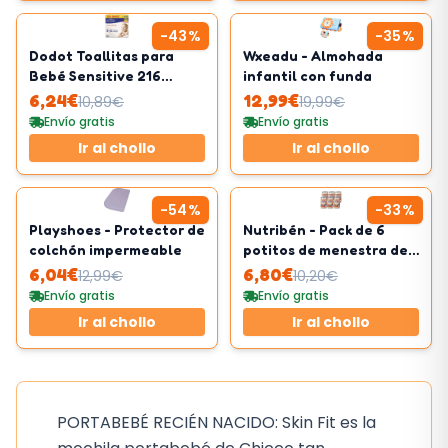
-
43
%
-
35
%
Dodot Toallitas para
Wxeadu - Almohada
Bebé Sensitive 216
infantil con funda
Toallitas
6,24
€
12,99
€
10,89
€
19,99
€
Envío gratis
Envío gratis
Ir al chollo
Ir al chollo
-
54
%
-
33
%
Playshoes - Protector de
Nutribén - Pack de 6
colchón impermeable
potitos de menestra de
cordero
6,04
€
6,80
€
12,99
€
10,20
€
Envío gratis
Envío gratis
Ir al chollo
Ir al chollo
PORTABEBÉ RECIÉN NACIDO: Skin Fit es la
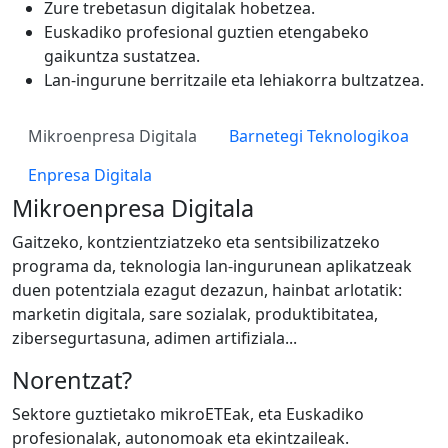
Zure trebetasun digitalak hobetzea.
Euskadiko profesional guztien etengabeko
gaikuntza sustatzea.
Lan-ingurune berritzaile eta lehiakorra bultzatzea.
Mikroenpresa Digitala
Barnetegi Teknologikoa
Enpresa Digitala
Mikroenpresa Digitala
Gaitzeko, kontzientziatzeko eta sentsibilizatzeko
programa da, teknologia lan-ingurunean aplikatzeak
duen potentziala ezagut dezazun, hainbat arlotatik:
marketin digitala, sare sozialak, produktibitatea,
zibersegurtasuna, adimen artifiziala...
Norentzat?
Sektore guztietako mikroETEak, eta Euskadiko
profesionalak, autonomoak eta ekintzaileak.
--------------------
- _Activity_
The answer must be a single number: how many lines of the data hold the word "Euskadiko".

- _Task result_
2